Wednesday, April 08, 2009

vicky christina barcelona

Thought I'd add a rather late voice of support to the apparent consensus that Woody Allen's most recent film, Vicky Christina Barcelona, is a significant return to form and a rather good film. I watched it on the flight over to Boston and really enjoyed it, all the more because it seemed to have very little of the clunkiness of his 'British' films, and because, although the film's setting in Spain is hardly essential to the plot, it makes for some beautiful shots and ingenious casting - particularly Javier Bardem and Penolope Cruz, who give magnificent performances.

The film, like most of Allen's oeuvre, is concerned with the transitory, illusory - and yet essential - nature of love and relationships.

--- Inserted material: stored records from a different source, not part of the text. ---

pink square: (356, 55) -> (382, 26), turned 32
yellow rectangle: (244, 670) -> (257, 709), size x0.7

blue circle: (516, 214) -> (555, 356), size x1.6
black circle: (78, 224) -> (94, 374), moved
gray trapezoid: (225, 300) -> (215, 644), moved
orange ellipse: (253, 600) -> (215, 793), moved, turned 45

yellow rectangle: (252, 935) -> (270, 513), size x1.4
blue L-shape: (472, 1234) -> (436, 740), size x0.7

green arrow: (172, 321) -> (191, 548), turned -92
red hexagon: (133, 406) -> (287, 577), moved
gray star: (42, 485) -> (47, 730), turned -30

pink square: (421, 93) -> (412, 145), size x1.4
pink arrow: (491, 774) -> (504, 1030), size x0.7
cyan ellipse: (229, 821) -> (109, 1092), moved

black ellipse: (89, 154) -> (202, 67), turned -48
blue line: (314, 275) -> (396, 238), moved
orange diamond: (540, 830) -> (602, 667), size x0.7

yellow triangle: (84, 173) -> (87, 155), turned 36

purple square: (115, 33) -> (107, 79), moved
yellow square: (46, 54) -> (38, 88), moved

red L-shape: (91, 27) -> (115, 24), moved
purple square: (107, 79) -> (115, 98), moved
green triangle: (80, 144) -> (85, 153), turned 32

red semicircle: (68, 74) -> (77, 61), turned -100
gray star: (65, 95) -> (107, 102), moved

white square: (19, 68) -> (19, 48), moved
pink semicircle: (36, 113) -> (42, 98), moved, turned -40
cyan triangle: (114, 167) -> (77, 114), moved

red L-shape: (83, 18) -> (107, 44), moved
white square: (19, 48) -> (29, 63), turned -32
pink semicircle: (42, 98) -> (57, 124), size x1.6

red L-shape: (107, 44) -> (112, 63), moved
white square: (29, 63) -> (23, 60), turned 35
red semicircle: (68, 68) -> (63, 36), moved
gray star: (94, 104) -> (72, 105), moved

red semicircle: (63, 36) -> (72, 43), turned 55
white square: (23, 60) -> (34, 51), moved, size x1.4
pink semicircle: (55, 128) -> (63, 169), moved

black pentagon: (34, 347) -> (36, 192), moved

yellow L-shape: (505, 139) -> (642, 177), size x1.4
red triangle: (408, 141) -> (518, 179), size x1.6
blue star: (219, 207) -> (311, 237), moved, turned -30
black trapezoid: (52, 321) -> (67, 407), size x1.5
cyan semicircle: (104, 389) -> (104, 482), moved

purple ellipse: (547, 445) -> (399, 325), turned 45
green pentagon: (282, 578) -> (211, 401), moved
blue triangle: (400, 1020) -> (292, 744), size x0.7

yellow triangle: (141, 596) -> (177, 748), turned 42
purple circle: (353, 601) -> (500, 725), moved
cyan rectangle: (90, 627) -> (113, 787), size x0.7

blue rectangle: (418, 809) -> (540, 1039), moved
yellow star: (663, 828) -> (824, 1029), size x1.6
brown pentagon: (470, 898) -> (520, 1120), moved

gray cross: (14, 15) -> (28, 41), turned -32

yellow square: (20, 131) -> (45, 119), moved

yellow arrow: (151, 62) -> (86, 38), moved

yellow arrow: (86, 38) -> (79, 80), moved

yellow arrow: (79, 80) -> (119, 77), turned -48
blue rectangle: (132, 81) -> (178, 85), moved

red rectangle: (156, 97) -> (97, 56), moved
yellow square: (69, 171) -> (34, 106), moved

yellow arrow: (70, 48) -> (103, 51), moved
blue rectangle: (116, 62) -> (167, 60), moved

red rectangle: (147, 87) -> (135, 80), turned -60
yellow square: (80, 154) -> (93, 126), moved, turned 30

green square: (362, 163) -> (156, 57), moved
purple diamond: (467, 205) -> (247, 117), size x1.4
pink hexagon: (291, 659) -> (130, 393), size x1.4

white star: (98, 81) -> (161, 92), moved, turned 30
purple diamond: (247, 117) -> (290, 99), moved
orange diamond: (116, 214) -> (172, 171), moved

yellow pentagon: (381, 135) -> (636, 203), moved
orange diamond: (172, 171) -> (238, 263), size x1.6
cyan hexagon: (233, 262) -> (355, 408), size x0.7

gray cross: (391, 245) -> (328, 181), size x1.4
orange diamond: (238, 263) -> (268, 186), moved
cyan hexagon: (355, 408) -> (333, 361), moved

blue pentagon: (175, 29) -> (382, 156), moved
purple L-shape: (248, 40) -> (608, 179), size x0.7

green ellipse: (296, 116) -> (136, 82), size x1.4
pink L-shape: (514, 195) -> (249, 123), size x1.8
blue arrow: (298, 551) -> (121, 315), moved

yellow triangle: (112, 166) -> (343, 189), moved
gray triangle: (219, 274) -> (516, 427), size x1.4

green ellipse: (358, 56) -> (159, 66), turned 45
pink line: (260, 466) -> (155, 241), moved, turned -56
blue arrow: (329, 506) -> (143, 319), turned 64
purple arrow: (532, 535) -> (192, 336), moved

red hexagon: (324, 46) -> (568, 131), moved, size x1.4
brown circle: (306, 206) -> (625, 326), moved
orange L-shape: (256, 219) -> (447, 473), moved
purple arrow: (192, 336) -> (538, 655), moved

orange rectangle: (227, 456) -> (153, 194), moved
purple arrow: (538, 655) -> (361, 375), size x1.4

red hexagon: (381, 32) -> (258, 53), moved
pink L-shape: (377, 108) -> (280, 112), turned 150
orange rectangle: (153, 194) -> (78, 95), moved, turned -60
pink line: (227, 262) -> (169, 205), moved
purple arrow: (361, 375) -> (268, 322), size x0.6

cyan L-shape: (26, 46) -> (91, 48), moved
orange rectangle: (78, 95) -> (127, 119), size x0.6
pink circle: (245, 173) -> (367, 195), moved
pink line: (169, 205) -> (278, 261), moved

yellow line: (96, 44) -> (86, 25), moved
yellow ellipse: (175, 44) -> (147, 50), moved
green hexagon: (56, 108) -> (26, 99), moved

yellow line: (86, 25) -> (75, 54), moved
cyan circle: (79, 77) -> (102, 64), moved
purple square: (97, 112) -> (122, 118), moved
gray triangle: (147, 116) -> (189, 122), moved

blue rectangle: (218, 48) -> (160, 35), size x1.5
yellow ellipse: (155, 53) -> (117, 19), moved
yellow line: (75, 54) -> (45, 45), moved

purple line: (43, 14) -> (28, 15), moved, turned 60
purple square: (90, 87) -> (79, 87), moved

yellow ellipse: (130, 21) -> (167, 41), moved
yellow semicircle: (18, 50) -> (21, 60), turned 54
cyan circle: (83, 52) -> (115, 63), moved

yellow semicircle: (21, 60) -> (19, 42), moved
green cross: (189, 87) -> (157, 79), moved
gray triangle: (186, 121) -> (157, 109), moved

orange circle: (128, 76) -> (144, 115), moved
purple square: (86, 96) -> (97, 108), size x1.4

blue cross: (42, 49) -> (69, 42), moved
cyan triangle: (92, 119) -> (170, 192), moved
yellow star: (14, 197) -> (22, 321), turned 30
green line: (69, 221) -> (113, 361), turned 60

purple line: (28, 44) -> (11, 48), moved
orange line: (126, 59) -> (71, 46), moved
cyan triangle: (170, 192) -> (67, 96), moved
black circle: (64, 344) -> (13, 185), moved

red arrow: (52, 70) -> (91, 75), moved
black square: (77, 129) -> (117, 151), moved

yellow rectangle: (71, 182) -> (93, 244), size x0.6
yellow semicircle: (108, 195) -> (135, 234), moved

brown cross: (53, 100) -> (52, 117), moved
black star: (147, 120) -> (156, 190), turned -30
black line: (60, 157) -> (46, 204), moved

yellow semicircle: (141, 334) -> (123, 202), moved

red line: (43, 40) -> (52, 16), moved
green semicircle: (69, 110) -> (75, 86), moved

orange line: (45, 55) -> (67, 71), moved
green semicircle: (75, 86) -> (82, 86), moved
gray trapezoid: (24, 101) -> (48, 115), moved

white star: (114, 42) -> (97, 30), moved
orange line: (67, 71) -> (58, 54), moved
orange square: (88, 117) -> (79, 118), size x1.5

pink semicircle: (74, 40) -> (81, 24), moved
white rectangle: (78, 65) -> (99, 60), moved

Vicky and Christina, played by Rebecca Hall and Scarlett Johannson respectively, spend a summer in Spain and fall under the spell of Bardem, who is a magnetic, fascinating artist painted initially as a womaniser but later sketched out into an appealing, sophisticated character. Christina, fascinated by Bardem and determined not to restricted by bourgeois or conventional expectations, embarks upon an impulsive but successful relationship with her lover and, later, his ex-wife, played with careering, reckless glee by Penelope Cruz. (Johannson, disappointingly, is below-par throughout).

Vicky, by contract - whose fascination with Bardem is tempered by her desire for a conventional marriage - is the real emotional centre of the film. For all the plaudits Cruz and Bardem have earned for their performances, it is Rebecca Hall's beautiful, precise portrayal of Vicky's cautious, agonised involvement which resonates. And which proves that Woody Allen is still capable of writing proper, grown up parts, and funny, worthwhile films.

Of course VCB is not up with his best, but it was the first one of his films I've seen in many years which left me feeling fully satisfied. Really hope it's a good omen for his future projects.